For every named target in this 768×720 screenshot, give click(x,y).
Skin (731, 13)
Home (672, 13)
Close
* * *
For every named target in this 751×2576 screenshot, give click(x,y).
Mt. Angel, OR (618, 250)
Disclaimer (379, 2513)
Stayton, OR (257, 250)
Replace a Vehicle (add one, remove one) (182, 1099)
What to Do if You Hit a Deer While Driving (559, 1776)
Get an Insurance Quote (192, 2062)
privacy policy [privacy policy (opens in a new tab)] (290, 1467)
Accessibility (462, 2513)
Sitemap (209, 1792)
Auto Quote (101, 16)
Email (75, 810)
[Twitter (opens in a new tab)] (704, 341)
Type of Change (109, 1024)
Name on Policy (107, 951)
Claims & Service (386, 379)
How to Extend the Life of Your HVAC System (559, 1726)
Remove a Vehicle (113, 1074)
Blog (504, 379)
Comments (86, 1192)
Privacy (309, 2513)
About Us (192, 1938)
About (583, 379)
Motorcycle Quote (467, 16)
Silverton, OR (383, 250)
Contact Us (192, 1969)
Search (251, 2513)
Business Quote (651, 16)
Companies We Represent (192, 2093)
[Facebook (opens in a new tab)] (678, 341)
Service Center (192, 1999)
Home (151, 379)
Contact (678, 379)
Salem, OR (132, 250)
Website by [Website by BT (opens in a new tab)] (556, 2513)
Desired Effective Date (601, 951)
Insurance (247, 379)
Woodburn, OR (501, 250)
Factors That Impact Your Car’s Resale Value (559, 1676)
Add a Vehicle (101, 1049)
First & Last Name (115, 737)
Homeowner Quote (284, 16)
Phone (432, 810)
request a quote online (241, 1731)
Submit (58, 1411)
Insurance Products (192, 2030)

TASK DESCRIPTION
Take the records above and return, word for word, only the lines that fall from the line with "Insurance (247, 379)" to the line with "Insurance Products (192, 2030)", both of them included.

WRITTEN SOLUTION
Insurance (247, 379)
Woodburn, OR (501, 250)
Factors That Impact Your Car’s Resale Value (559, 1676)
Add a Vehicle (101, 1049)
First & Last Name (115, 737)
Homeowner Quote (284, 16)
Phone (432, 810)
request a quote online (241, 1731)
Submit (58, 1411)
Insurance Products (192, 2030)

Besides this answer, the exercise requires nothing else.